An irritatingly stony farm track plunges me down to Nenthead. At the small but vital cycle shop, North Pennine Cycles, wizardly owner David is multi-tasking three cyclists each wanting different, significant, instant repairs.
One, it turns out, is the Guinness record holder for altitude in 48 hours – name of Alan Colville.
David finds time to banter with me about my trip, and we all swap opinions on highest tops, highest-feeling, highest-challenging, etc.
He even has a list of summits with its own data, but it’s a bit out of date: 1920.
David says my route reminds him of the great mathematician Euler, and the Königsberg Bridge Problem of 1736. Great minds…
Summit F: Dowgang Hush at Nunnery Hill
Height: 599m / 1,965 ft (5th highest road)
The climb out of Nenthead is a 1 in 4 leg-buster, but thanks to my tourer’s ultra-low gearing (22 front! 36 rear! mwahaha!) it’s not a problem, even loaded with picnic stuff from Nenthead’s friendly village shop.
There’s another theatrical reveal at the top as I crest yet again, and plummet down to the large, open dale of the South Tyne.
There are more C2Cers at the bottom, who plead with me to confirm there’s not much more climbing.
I fudge my answer.

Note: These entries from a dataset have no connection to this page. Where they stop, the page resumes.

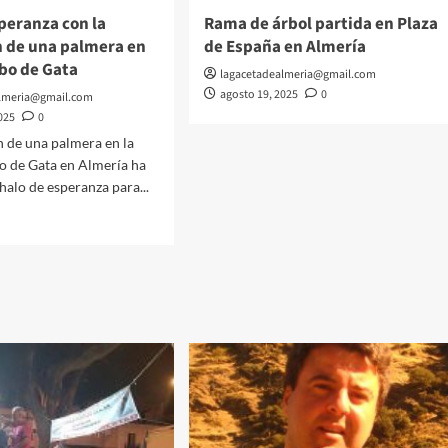
peranza con la
Rama de árbol partida en Plaza
n de una palmera en
de España en Almería
bo de Gata
uz
lagacetadealmeria@gmail.com
agosto 19, 2025
0
almeria@gmail.com
025
0
n de una palmera en la
o de Gata en Almería ha
halo de esperanza para...
anza
ación
ra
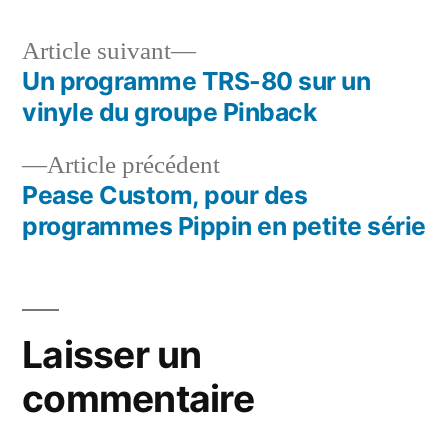
Article
Article suivant
suivant :
Un programme TRS-80 sur un
Navigation
vinyle du groupe Pinback
de
Article
Article précédent
l’article
précédent :
Pease Custom, pour des
programmes Pippin en petite série
Laisser un
commentaire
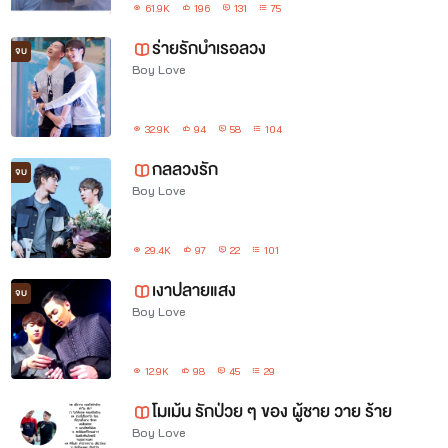
61.9K
196
131
75
ร่ายรักบำเรอลวง
จบ
Boy Love
32.9K
94
58
104
กลลวงรัก
จบ
Boy Love
29.4K
97
22
101
เงาปลายแสง
จบ
Boy Love
12.9K
98
45
29
โมเม้น รักป่วย ๆ ของ ผู้ชาย วาย ร้าย
Boy Love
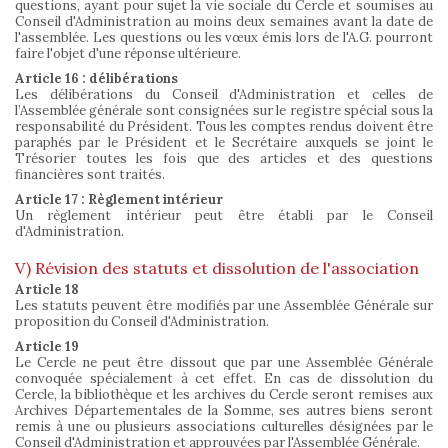
questions, ayant pour sujet la vie sociale du Cercle et soumises au
Conseil d'Administration au moins deux semaines avant la date de
l'assemblée. Les questions ou les vœux émis lors de l'A.G. pourront
faire l'objet d'une réponse ultérieure.
Article 16 : délibérations
Les délibérations du Conseil d'Administration et celles de
l’Assemblée générale sont consignées sur le registre spécial sous la
responsabilité du Président. Tous les comptes rendus doivent être
paraphés par le Président et le Secrétaire auxquels se joint le
Trésorier toutes les fois que des articles et des questions
financières sont traités.
Article 17 : Règlement intérieur
Un règlement intérieur peut être établi par le Conseil
d'Administration.
V) Révision des statuts et dissolution de l'association
Article 18
Les statuts peuvent être modifiés par une Assemblée Générale sur
proposition du Conseil d'Administration.
Article 19
Le Cercle ne peut être dissout que par une Assemblée Générale
convoquée spécialement à cet effet. En cas de dissolution du
Cercle, la bibliothèque et les archives du Cercle seront remises aux
Archives Départementales de la Somme, ses autres biens seront
remis à une ou plusieurs associations culturelles désignées par le
Conseil d'Administration et approuvées par l'Assemblée Générale.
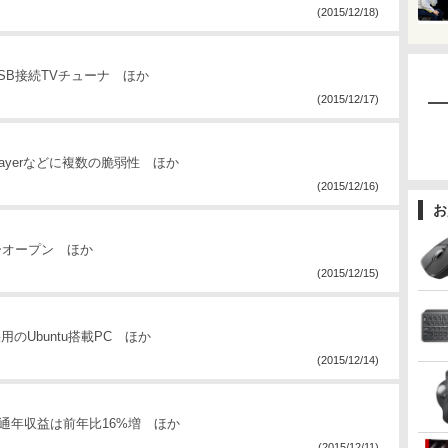
(2015/12/18)
USB接続TVチューナ ほか
(2015/12/17)
sh Playerなどに複数の脆弱性 ほか
(2015/12/16)
お
ーオープン ほか
(2015/12/15)
用のUbuntu搭載PC ほか
(2015/12/14)
算、通年収益は前年比16%増 ほか
(2015/12/11)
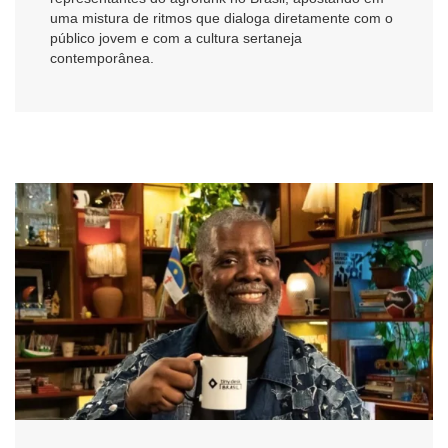
uma mistura de ritmos que dialoga diretamente com o
público jovem e com a cultura sertaneja
contemporânea.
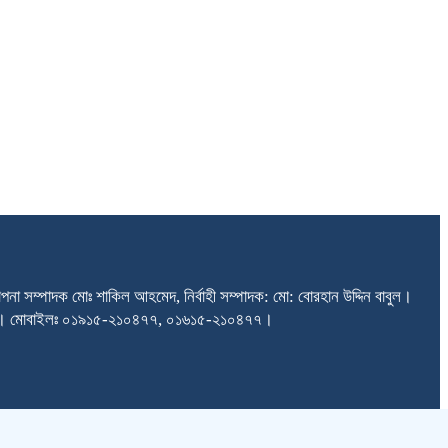
না সম্পাদক মোঃ শাকিল আহমেদ, নির্বাহী সম্পাদক: মো: বোরহান উদ্দিন বাবুল।
তরা, ঢাকা। মোবাইলঃ ০১৯১৫-২১০৪৭৭, ০১৬১৫-২১০৪৭৭।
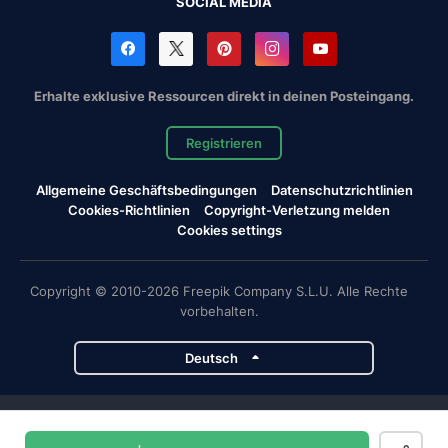
SOCIAL MEDIA
Erhalte exklusive Ressourcen direkt in deinen Posteingang.
Registrieren
Allgemeine Geschäftsbedingungen
Datenschutzrichtlinien
Cookies-Richtlinien
Copyright-Verletzung melden
Cookies settings
Copyright © 2010-2026 Freepik Company S.L.U. Alle Rechte
vorbehalten.
Deutsch
Magnific-Projekte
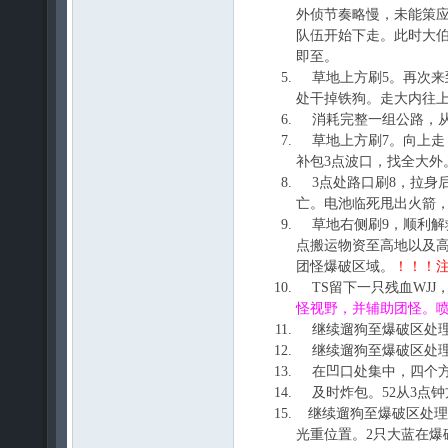
外侦节奏略慢，未能策应
队伍开始下走。此时大伯
即至。
草地上方刷5。再次来到
处干掉铁狗。走大内往上
消耗完整一组公路，从
草地上方刷7。向上走
补包3点波口，找全大外
3点处路口刷8，拉身后
亡。电池临死甩出火箭，
草地右侧刷9，顺利解救
点搬运物资至高地以及
团怪爆破区域。
！！！
TS留下一只残血WJJ
怪视野，并辅助团怪。喷
继续遛狗至爆破区处理
继续遛狗至爆破区处理。
在凹口处集中，四个方向
及时炸包。52从3点钟
继续遛狗至爆破区处理
光重位置。2只大蓝在爆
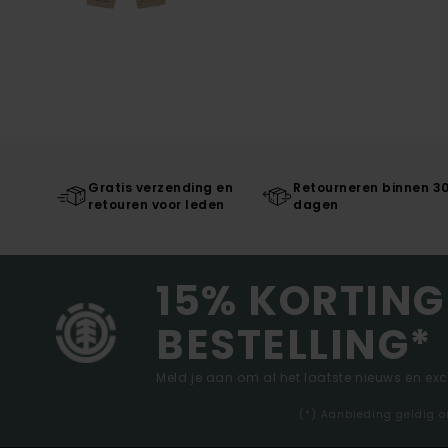
Gratis verzending en
Retourneren binnen 3
retouren voor leden
dagen
15% KORTING
BESTELLING*
Meld je aan om al het laatste nieuws en ex
(*) Aanbieding geldig o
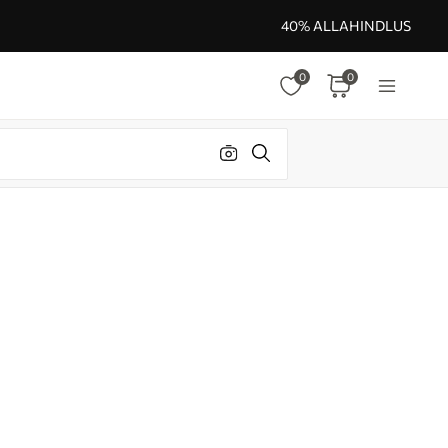
40% ALLAHINDLUS
0
0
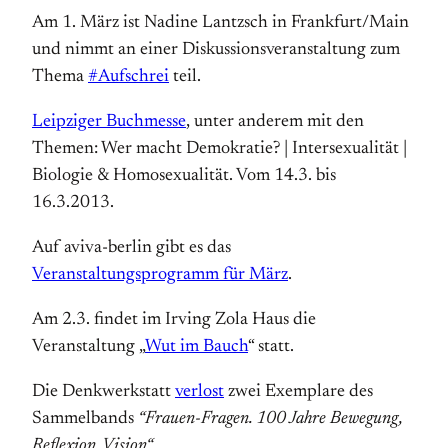
Am 1. März ist Nadine Lantzsch in Frankfurt/Main
und nimmt an einer Diskussionsveranstaltung zum
Thema
#Aufschrei
teil.
Leipziger Buchmesse
, unter anderem mit den
Themen: Wer macht Demokratie? | Intersexualität |
Biologie & Homosexualität. Vom 14.3. bis
16.3.2013.
Auf aviva-berlin gibt es das
Veranstaltungsprogramm für März
.
Am 2.3. findet im Irving Zola Haus die
Veranstaltung „
Wut im Bauch
“ statt.
Die Denkwerkstatt
verlost
zwei Exemplare des
Sammelbands
“Frauen-Fragen. 100 Jahre Bewegung,
Reflexion, Vision“
.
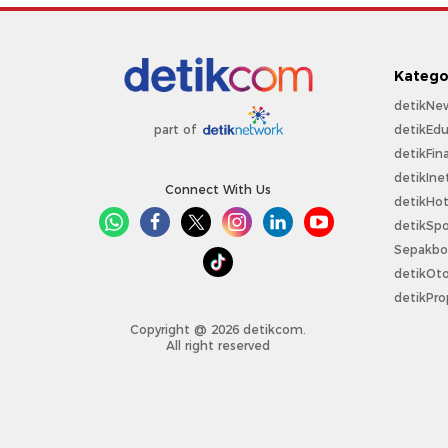
Katego
detikNe
detikEdu
part of
detikFin
detikIne
Connect With Us
detikHo
detikSpo
Sepakbo
detikOt
detikPro
Copyright @ 2026 detikcom.
All right reserved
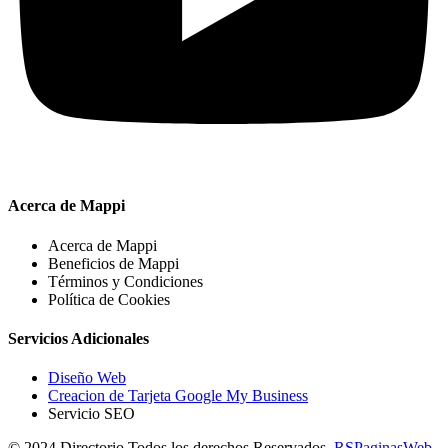
Acerca de Mappi
Acerca de Mappi
Beneficios de Mappi
Términos y Condiciones
Política de Cookies
Servicios Adicionales
Diseño Web
Creacion de Tarjeta Google My Business
Servicio SEO
© 2024 Directorio Todos los derechos Reservados.
RSPaginasWeb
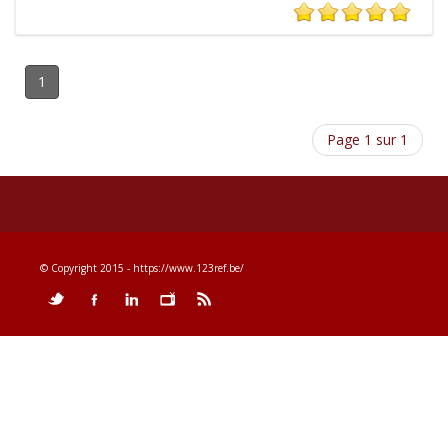
1
Page 1 sur 1
© Copyright 2015 - https://www.123ref.be/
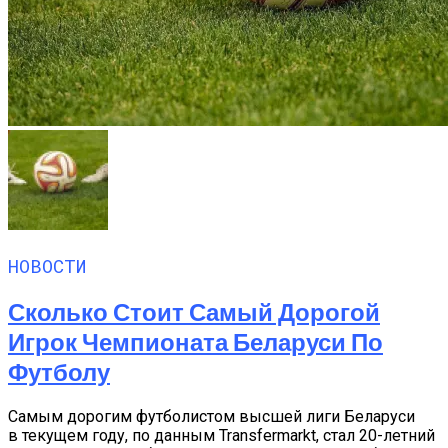
НОВОСТИ
Сколько Стоит Самый Дорогой
Игрок Чемпионата Беларуси По
Футболу
Самым дорогим футболистом высшей лиги Беларуси
в текущем году, по данным Transfermarkt, стал 20-летний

More fudge than a visit to a fudge shop by someone who loves fudge. With a voucher for free fudge.
Summit G: B6277 at Yad Moss
Height: 598m / 1,962ft (6th highest road)
And, finally. A gradual climb up past Tynehead (yes, Tyne, as in Newcastle) and a zig-zag up to the last top.
It’s the most anticlimactic of the lot: no summit feel, just a large dull expanse of moor.
Yad Moss, the notional vertex here, is a notorious element of London-Edinburgh-London and other endurance routes.
Especially if they slog through this in the dark. They’re not missing much though. There’s little to see except the inevitable Great Dun Fell golfball over there, like a Ventoux tribute act.
I wander round trying to the find the true pinnacle, for completeness' sake. It seems to be a scruffy milestone.
My downhill doesn’t materialise for a mile or two, after some forgettable flat road.
At last, the road deigns to descend, and I can freewheel easily – with traffic almost totally absent – back to Langdon Beck.
I celebrate at the pub with a pint of Allendale Waymarker, which seems appropriate. I toast Euler and head back to the hostel. I’m done. I’m happy.
Looking back
This is a super route, with sweeping views all the way, very few car, and a real edge-of-civilisation feel. Unlike, say, Devon or Cornwall, there’s no needless climbing: it’s all height in the bank, soon cashed in as downhill.
These seven summits were less strenuous than I expected. Fun, indeed.
The road summits each have their own character. Yad Moss (#6) is the most humdrum, bleakest.
Dowgang Hush (#5) is the most intense. Black Hill (#3=) is the most awesome and varied. Newbiggin–Westgate (#3=) is the most Yorkshire-Dales-like. The A689 (#2) is the most continental feeling.
And the top of the lot, Chapel Fell (#1), is probably the most satisfying.
It has challenge and reward, space and views, freewheeling joy – plus a drink and rest immediately on completion at Langdon Beck’s pub and hostel.
Is this six-summit special England’s top ride? It’s up there. And not just in height terms, important though height is. Cheers, dad, I feel 10 feet tall.
Local knowledge
Distance: 76km
Elevation: 674m
Route: Download the full route from Ride With GPS
The seven summits ride starts at Langdon Beck Hotel pub – Swinhope – Harthope – Coldberry End – Killhope Cross – Black Hill – Nunnery Hill – Yad Moss – finish at Langdon Beck Hotel pub.
Getting there: There are three scenic train-then-bike possibilities to get to Langdon Beck, thanks to stations at Bishop Auckland (28 miles); Haltwhistle (31 miles) and Kirkby Stephen (32 miles).
Where to stay: Langdon Beck Hotel, DL12 0XP; Langdon Beck Youth Hostel.
Where to eat: The Hive Community Cafe, Nenthead, CA9 3PF. Open Thurs to Sun 10am-3pm.
Bike shop: North Pennine Cycles, Nenthead, CA9 3PF. Open every day 8am-6pm.